» ABOUT THIS EXERCISE
What lines in the data hold the string "della"? Show them.

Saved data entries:
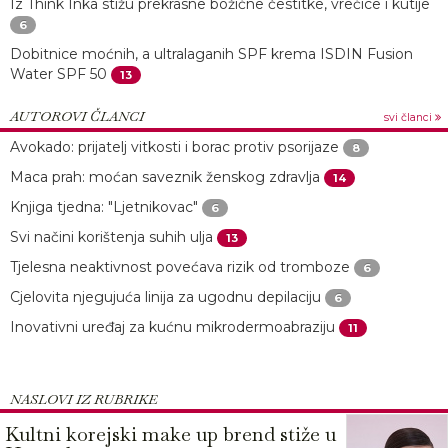
Iz Think Inka stižu prekrasne božićne čestitke, vrećice i kutije
6
Dobitnice moćnih, a ultralaganih SPF krema ISDIN Fusion
Water SPF 50
13
AUTOROVI ČLANCI
svi članci
Avokado: prijatelj vitkosti i borac protiv psorijaze
8
Maca prah: moćan saveznik ženskog zdravlja
14
Knjiga tjedna: "Ljetnikovac"
6
Svi načini korištenja suhih ulja
13
Tjelesna neaktivnost povećava rizik od tromboze
6
Cjelovita njegujuća linija za ugodnu depilaciju
6
Inovativni uređaj za kućnu mikrodermoabraziju
11
NASLOVI IZ RUBRIKE
Kultni korejski make up brend stiže u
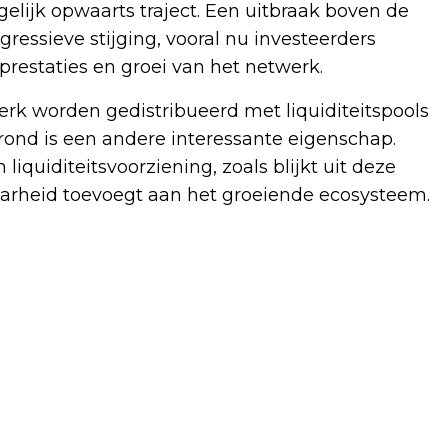
elijk opwaarts traject. Een uitbraak boven de
essieve stijging, vooral nu investeerders
prestaties en groei van het netwerk.
rk worden gedistribueerd met liquiditeitspools
ond is een andere interessante eigenschap.
liquiditeitsvoorziening, zoals blijkt uit deze
baarheid toevoegt aan het groeiende ecosysteem.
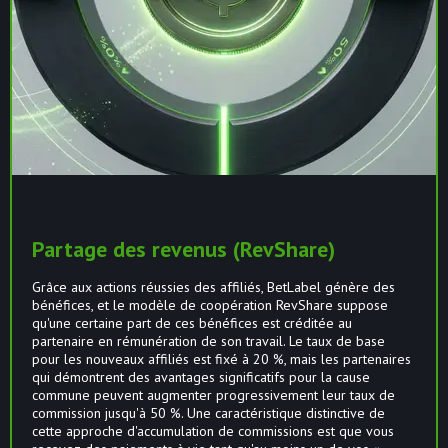
Partage des revenus (RevShare)
Grâce aux actions réussies des affiliés, BetLabel génère des
bénéfices, et le modèle de coopération RevShare suppose
qu'une certaine part de ces bénéfices est créditée au
partenaire en rémunération de son travail. Le taux de base
pour les nouveaux affiliés est fixé à 20 %, mais les partenaires
qui démontrent des avantages significatifs pour la cause
commune peuvent augmenter progressivement leur taux de
commission jusqu'à 50 %. Une caractéristique distinctive de
cette approche d'accumulation de commissions est que vous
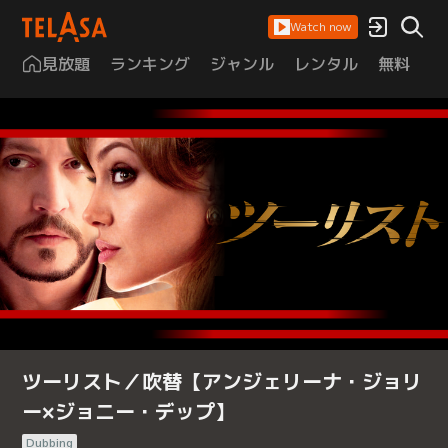
Watch now
見放題
ランキング
ジャンル
レンタル
無料
は
ツーリスト／吹替【アンジェリーナ・ジョリ
ー×ジョニー・デップ】
Dubbing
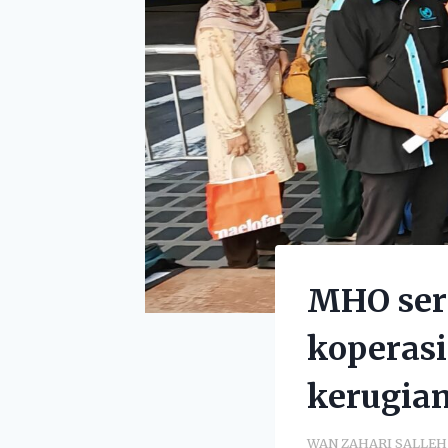
MHO ser
koperasi
kerugia
WAN ZAHARI SALLEH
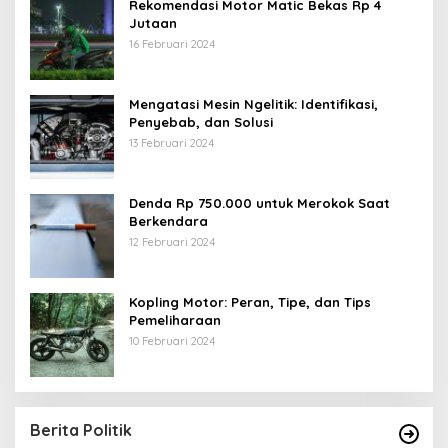
Rekomendasi Motor Matic Bekas Rp 4
Jutaan
16 Februari 2024
Mengatasi Mesin Ngelitik: Identifikasi,
Penyebab, dan Solusi
13 Februari 2024
Denda Rp 750.000 untuk Merokok Saat
Berkendara
12 Februari 2024
Kopling Motor: Peran, Tipe, dan Tips
Pemeliharaan
10 Februari 2024
Berita Politik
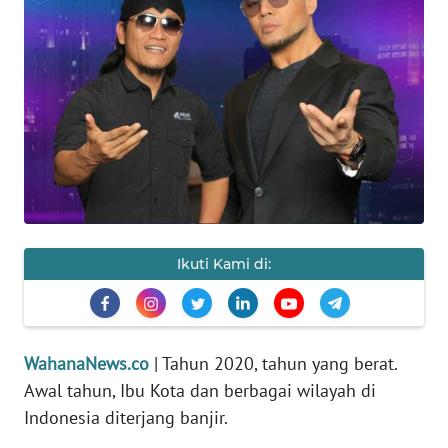
SAINS-TEKNO
KESEHATAN
INTERNASIONAL
SERBA-SERBI
PENDIDIKAN
Ikuti Kami di:
OLAHRAGA
OPINI
WahanaNews.co
| Tahun 2020, tahun yang berat.
Awal tahun, Ibu Kota dan berbagai wilayah di
EDITORIAL
Indonesia diterjang banjir.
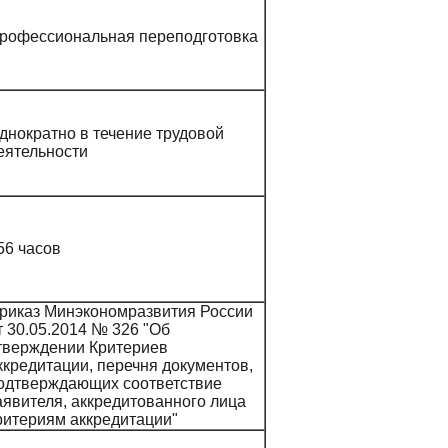
рофессиональная переподготовка
днократно в течение трудовой
еятельности
56 часов
риказ Минэкономразвития России
т 30.05.2014 № 326 "Об
тверждении Критериев
ккредитации, перечня документов,
одтверждающих соответствие
аявителя, аккредитованного лица
ритериям аккредитации"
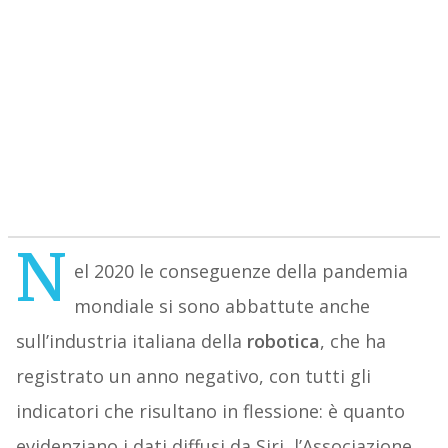
N
el 2020 le conseguenze della pandemia
mondiale si sono abbattute anche
sull’industria italiana della
robotica
, che ha
registrato un anno negativo, con tutti gli
indicatori che risultano in flessione: è quanto
evidenziano i dati diffusi da Siri, l’Associazione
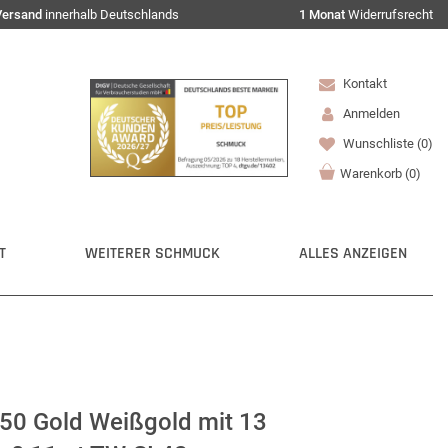
Versand
innerhalb Deutschlands
1 Monat
Widerrufsrecht
Kontakt
Anmelden
Wunschliste
(0)
Warenkorb
(
0
)
T
WEITERER SCHMUCK
ALLES ANZEIGEN
 750 Gold Weißgold mit 13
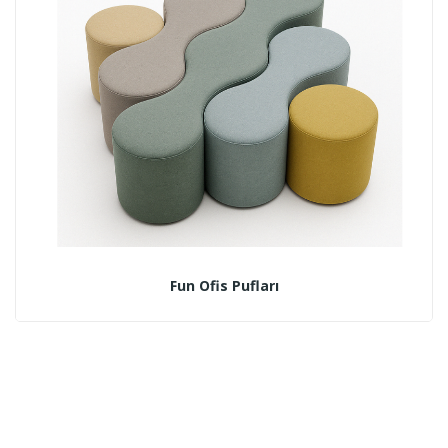
Fun Ofis Pufları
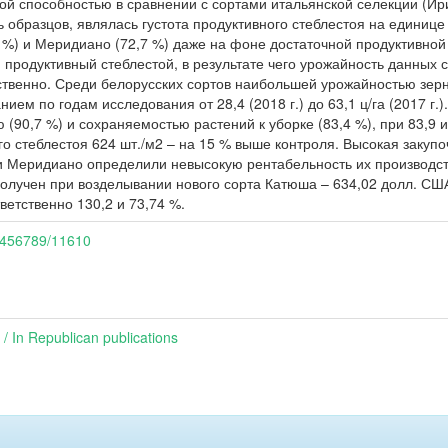
ой способностью в сравнении с сортами итальянской селекции (
образцов, являлась густота продуктивного стеблестоя на единице
 %) и Меридиано (72,7 %) даже на фоне достаточной продуктивной к
родуктивный стеблестой, в результате чего урожайность данных с
ветственно. Среди белорусских сортов наибольшей урожайностью зер
анием по годам исследования от 28,4 (2018 г.) до 63,1 ц/га (2017 г
(90,7 %) и сохраняемостью растений к уборке (83,4 %), при 83,9 и
 стеблестоя 624 шт./м2 – на 15 % выше контроля. Высокая закупо
и Меридиано определили невысокую рентабельность их производств
лучен при возделывании нового сорта Катюша – 634,02 долл. США/г
ветственно 130,2 и 73,74 %.
23456789/11610
 In Republican publications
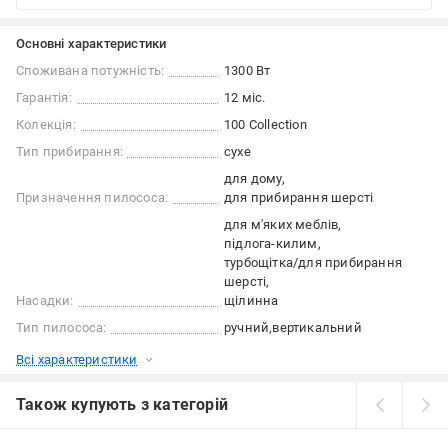
Основні характеристики
Споживана потужність:
1300 Вт
Гарантія:
12 міс.
Колекція:
100 Collection
Тип прибирання:
сухе
для дому
Призначення пилососа:
для прибирання шерсті
для м'яких меблів
підлога-килим
турбощітка/для прибирання
шерсті
Насадки:
щілинна
Тип пилососа:
ручний
вертикальний
Всі характеристики
Також купують з категорій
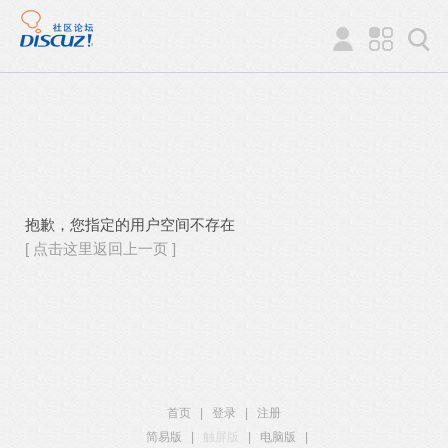
抱歉，您指定的用户空间不存在
[ 点击这里返回上一页 ]
首页
|
登录
|
注册
简易版
|
触屏版
|
电脑版
|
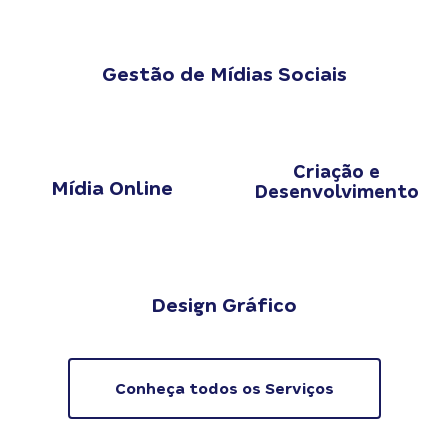
Gestão de Mídias Sociais
Criação e
Mídia Online
Desenvolvimento
Design Gráfico
Conheça todos os Serviços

» EXPECTED ANSWER
el 2020 le conseguenze della pandemia
sull’industria italiana della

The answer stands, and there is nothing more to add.